Monday’s (26 January) primestock sale at Borderway Mart, Carlisle, saw prices top out at £100 a head for Texel-cross lambs, while at St Boswells market in Roxburghshire, the top Texels hit £101 a head.
Gavin Hamilton from St Boswells auctioneers John Swan said trade across the board was very strong, and the whole sale averaged £70.23 a head (around 176p/kg), some £20-25 more than the same time last year and £15 a head up on the start of 2009.
“Prices have increased 20p/kg in just one week, which is amazing – last year it wasn’t until the third week in March before we saw markets take a big lift,” he said. While the weak pound against the euro was boosting export demand, he reckoned scarcity of supply was the main driving force.
“The weather last autumn meant a lot of farmers couldn’t get grass keep in and many who would have normally bought stores finished their own. So, numbers are generally down, plus the poor weather meant a lot of lambs didn’t grow as well as they should have, which means average weights are below last year.”
Auctioneers elsewhere also reported very strong trade across all weights. Jonathan Evans from Welshpool said 5600 sheep at Monday’s sale averaged 175.5p/kg, with top price of £91.50 for a 41.5kg hogget (210p/kg). “We’re still getting the numbers through, and I think currency’s the thing that’s really driving it.”
Lanark’s Brian Ross agreed. “We’re seeing a very export-driven market at the moment, mainly for those weighing 36-40kg, which are averaging around 180p/kg.”
But, there were also more sheep coming forward, as farmers looked to cash-in on the high prices, he said. “We’re definitely getting sheep come through that we wouldn’t normally have seen for another three to four weeks. The weather’s also having an effect, as grass is starting to disappear.”
He, like other auctioneers and farmers, hoped the buoyancy would continue into the spring lamb trade.

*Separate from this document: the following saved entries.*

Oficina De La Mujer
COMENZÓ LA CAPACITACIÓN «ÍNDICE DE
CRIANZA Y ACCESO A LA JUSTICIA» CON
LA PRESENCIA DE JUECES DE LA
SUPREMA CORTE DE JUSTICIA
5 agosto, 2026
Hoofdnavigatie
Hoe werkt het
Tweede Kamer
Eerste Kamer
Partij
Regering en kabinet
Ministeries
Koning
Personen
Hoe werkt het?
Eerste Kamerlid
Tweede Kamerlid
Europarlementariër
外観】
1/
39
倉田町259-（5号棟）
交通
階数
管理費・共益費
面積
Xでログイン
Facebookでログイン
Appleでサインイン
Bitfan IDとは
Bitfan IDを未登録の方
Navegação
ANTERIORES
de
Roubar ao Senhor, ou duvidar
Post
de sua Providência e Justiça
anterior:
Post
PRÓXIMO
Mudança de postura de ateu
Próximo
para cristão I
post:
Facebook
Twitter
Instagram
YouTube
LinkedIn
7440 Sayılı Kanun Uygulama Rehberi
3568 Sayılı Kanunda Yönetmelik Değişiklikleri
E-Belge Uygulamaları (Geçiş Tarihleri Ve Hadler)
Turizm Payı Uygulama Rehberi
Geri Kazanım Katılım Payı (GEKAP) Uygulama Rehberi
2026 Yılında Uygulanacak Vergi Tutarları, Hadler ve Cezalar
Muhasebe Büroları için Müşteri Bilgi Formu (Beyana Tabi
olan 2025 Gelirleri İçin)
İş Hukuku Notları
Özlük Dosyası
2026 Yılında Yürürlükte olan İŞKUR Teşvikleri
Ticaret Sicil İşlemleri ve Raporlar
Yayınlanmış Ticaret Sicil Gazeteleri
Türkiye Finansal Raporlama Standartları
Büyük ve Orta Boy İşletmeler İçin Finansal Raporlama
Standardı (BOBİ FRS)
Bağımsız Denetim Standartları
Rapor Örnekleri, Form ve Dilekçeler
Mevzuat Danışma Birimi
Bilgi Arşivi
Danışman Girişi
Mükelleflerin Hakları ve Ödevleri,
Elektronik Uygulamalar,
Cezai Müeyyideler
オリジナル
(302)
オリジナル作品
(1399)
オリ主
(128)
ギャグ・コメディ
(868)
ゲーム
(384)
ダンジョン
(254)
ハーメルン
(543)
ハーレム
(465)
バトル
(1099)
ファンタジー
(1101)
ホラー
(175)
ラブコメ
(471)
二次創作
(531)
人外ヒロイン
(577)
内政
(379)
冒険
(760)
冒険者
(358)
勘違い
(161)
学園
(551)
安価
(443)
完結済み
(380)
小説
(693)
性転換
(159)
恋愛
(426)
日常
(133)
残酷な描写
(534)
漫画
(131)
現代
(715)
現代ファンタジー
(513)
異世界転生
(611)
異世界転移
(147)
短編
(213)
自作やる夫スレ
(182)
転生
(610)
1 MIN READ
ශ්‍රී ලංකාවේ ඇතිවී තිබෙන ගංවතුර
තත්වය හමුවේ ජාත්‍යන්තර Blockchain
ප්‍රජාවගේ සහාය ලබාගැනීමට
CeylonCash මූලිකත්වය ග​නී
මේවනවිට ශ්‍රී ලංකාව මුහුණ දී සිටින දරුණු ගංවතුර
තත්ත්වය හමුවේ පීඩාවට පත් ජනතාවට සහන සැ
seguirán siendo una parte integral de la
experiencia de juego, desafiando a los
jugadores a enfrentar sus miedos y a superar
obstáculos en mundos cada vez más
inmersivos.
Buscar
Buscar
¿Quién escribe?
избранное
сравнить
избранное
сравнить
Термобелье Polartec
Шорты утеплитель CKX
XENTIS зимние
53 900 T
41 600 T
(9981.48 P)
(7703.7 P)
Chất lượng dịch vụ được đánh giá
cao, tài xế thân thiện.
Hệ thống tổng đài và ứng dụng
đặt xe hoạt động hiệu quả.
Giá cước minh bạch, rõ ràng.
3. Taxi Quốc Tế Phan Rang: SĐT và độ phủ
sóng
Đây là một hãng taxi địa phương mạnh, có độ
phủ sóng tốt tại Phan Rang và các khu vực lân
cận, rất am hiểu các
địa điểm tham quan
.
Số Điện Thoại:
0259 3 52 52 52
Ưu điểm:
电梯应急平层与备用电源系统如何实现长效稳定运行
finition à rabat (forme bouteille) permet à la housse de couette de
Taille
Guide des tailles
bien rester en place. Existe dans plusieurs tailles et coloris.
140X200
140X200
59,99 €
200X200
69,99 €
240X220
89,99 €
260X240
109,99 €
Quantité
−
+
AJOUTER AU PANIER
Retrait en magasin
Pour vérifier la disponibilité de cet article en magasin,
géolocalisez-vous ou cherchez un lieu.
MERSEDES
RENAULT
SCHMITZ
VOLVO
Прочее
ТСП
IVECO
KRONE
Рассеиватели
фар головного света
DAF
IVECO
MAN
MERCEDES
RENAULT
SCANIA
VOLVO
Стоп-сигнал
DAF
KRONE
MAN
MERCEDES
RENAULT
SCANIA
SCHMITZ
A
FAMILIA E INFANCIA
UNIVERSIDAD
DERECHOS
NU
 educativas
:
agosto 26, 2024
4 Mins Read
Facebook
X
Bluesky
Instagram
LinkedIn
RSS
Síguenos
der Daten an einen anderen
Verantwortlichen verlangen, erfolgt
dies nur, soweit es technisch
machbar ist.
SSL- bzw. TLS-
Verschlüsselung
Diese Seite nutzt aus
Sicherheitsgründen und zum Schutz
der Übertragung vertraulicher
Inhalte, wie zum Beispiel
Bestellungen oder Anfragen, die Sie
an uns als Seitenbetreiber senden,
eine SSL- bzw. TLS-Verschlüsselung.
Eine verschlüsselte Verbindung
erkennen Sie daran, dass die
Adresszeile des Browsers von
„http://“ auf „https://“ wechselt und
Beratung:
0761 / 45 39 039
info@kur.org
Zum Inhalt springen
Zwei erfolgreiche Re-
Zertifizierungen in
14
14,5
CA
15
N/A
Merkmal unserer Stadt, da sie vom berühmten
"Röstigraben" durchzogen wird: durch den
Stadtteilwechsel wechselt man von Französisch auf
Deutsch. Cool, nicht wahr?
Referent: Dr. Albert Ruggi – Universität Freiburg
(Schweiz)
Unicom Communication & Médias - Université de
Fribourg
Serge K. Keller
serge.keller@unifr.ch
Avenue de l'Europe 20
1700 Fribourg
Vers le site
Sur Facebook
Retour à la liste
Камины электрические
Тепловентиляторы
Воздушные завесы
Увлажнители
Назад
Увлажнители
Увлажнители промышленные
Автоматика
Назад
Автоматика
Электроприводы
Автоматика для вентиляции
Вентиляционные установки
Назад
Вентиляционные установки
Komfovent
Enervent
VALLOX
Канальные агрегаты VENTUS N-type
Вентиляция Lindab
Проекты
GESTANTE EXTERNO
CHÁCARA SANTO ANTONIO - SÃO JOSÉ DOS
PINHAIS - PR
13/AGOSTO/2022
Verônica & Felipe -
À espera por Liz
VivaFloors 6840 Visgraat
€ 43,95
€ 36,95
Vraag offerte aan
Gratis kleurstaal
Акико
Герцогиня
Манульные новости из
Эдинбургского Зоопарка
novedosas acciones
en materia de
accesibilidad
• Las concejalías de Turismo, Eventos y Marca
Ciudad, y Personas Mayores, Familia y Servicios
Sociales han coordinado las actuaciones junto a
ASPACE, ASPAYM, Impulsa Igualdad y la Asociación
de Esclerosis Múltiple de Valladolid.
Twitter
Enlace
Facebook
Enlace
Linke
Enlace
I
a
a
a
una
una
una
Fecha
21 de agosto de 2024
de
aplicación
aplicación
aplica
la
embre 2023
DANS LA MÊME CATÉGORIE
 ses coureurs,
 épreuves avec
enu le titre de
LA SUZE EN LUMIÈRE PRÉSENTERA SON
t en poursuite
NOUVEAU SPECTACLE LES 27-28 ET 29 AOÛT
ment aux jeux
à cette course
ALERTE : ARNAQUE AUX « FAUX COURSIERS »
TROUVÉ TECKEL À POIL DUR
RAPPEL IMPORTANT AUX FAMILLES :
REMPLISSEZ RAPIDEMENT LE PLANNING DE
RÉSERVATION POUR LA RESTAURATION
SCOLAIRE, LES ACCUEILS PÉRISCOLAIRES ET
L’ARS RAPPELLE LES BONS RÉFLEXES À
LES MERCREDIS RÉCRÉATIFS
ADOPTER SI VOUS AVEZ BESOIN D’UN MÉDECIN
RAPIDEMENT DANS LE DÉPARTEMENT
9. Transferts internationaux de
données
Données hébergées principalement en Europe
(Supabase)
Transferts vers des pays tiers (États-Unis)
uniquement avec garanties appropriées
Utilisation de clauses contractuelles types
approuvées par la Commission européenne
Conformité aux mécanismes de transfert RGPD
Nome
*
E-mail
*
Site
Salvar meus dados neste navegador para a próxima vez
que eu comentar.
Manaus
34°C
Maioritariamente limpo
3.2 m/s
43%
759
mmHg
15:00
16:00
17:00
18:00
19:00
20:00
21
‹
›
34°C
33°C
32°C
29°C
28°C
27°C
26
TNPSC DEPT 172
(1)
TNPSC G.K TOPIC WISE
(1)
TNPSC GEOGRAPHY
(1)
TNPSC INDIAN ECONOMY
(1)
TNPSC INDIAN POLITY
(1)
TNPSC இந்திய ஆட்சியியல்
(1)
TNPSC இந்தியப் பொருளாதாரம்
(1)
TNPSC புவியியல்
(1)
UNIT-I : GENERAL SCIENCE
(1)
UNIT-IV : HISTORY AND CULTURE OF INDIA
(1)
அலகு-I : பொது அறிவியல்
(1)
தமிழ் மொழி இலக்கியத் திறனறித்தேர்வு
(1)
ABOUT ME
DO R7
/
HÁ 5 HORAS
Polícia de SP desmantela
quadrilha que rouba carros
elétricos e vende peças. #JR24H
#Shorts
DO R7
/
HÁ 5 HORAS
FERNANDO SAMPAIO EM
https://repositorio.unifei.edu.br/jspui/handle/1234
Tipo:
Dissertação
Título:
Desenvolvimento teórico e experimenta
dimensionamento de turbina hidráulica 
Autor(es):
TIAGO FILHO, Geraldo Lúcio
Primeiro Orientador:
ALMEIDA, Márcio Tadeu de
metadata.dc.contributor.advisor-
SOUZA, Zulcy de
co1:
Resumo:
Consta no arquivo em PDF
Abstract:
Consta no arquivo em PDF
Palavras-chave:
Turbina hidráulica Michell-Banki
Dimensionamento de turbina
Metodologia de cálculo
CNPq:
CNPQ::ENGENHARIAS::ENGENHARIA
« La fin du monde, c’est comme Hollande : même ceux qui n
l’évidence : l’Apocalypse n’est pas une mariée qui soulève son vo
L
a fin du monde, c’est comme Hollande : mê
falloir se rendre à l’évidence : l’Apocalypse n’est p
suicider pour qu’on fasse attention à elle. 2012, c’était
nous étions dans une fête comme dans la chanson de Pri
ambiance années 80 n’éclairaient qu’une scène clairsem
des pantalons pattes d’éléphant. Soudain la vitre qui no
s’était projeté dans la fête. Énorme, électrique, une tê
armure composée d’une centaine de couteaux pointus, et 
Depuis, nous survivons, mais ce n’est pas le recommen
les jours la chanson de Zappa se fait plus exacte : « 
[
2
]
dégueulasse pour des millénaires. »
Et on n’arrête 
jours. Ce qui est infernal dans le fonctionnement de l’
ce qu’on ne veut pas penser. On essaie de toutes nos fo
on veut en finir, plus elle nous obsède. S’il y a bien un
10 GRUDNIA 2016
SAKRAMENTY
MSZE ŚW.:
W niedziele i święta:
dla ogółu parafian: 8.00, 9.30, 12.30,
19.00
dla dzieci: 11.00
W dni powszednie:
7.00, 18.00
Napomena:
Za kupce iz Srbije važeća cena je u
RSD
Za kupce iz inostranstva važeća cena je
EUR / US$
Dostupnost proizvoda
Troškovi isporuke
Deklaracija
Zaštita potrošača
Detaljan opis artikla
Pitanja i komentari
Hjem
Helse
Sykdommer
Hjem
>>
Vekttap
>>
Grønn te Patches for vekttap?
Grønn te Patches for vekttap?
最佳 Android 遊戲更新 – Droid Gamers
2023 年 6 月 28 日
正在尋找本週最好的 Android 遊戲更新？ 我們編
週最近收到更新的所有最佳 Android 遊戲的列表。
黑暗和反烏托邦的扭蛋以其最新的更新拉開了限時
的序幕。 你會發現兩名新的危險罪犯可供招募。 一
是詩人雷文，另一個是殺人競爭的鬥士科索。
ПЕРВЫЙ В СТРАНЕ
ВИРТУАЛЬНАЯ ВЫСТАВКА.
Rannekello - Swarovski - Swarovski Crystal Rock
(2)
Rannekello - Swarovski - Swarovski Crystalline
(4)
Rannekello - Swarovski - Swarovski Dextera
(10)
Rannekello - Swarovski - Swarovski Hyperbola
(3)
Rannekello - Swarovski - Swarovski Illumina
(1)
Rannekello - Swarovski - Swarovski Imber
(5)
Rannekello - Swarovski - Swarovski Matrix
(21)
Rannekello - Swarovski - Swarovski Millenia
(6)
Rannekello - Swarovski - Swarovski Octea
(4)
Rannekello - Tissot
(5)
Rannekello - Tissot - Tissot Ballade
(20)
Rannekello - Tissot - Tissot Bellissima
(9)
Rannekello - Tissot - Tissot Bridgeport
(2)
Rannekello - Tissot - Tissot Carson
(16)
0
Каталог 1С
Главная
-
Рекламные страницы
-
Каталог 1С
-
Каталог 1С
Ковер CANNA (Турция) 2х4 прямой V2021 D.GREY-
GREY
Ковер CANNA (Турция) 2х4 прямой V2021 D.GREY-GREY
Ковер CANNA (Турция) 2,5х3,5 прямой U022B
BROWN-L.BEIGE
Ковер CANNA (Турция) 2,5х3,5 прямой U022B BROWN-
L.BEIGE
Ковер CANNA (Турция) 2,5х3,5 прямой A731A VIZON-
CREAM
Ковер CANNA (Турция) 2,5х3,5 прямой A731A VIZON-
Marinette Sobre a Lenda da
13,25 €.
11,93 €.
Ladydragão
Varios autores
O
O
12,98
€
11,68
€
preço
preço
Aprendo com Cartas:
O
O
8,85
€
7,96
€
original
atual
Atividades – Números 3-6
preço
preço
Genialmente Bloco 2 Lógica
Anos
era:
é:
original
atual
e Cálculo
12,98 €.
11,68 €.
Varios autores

“The spring lamb trade has always been a bit sticky, so hopefully it might be the shot in the arm it needs,” Bernie Hutchinson from Market Drayton said. “There isn’t the volume of lambs in Europe due to bluetongue, the pound’s so cheap it’s helping our exports and the UK market is not oversupplied. I am optimistic, but you never know exactly what will happen.”
Pound gains some ground
Since sinking to a low of £1 to €1.02180 at the beginning of January, sterling has made an, albeit slight, recovery in recent days – helped by improved confidence in some of the major UK banks. Shares in Barclays, Lloyds TSB and Royal Bank of Scotland all rose by more than 10% on Tuesday morning when £1 was worth €1.07835.